Find the word "This" in the records below. List each line containing it.

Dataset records
------------------------------------
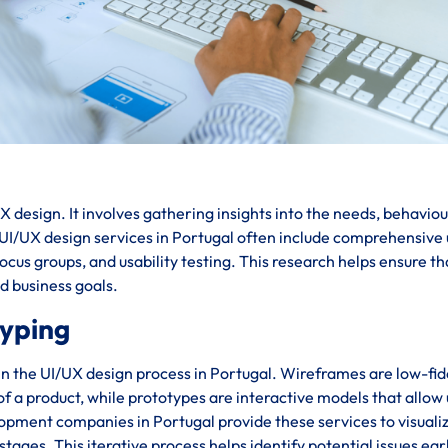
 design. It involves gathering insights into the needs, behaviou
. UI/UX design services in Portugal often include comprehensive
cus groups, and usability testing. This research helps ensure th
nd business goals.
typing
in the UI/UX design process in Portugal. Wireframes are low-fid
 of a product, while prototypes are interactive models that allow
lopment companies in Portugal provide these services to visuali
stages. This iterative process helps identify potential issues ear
------------------------------------
Solution |
cus groups, and usability testing. This research helps ensure th
stages. This iterative process helps identify potential issues ear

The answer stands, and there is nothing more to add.